▶ _Source data_:
=-=-=-=-=
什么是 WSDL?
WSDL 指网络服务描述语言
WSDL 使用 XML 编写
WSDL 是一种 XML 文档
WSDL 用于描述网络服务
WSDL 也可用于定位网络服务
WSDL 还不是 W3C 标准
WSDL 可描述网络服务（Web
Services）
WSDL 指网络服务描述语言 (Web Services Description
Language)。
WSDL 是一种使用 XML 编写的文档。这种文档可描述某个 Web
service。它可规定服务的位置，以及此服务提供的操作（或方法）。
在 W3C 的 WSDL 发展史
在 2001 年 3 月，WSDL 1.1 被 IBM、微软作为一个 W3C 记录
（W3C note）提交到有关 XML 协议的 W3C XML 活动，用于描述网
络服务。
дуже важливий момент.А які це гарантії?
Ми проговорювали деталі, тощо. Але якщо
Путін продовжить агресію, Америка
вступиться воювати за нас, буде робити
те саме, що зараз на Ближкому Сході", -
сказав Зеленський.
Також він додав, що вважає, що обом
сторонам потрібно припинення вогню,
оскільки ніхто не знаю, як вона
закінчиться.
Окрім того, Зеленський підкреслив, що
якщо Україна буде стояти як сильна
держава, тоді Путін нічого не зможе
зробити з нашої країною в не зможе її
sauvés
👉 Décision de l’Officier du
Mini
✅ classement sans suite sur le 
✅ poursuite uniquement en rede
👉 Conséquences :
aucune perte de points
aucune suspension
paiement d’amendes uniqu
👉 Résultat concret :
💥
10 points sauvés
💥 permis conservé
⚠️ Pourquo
=-=-=-=-=
▶ _ACTION ITEM_: A single figure is expected: the count of lines in the data above that include the word "指网络服务描述语言".

▶ _TASK RESPONSE_: 2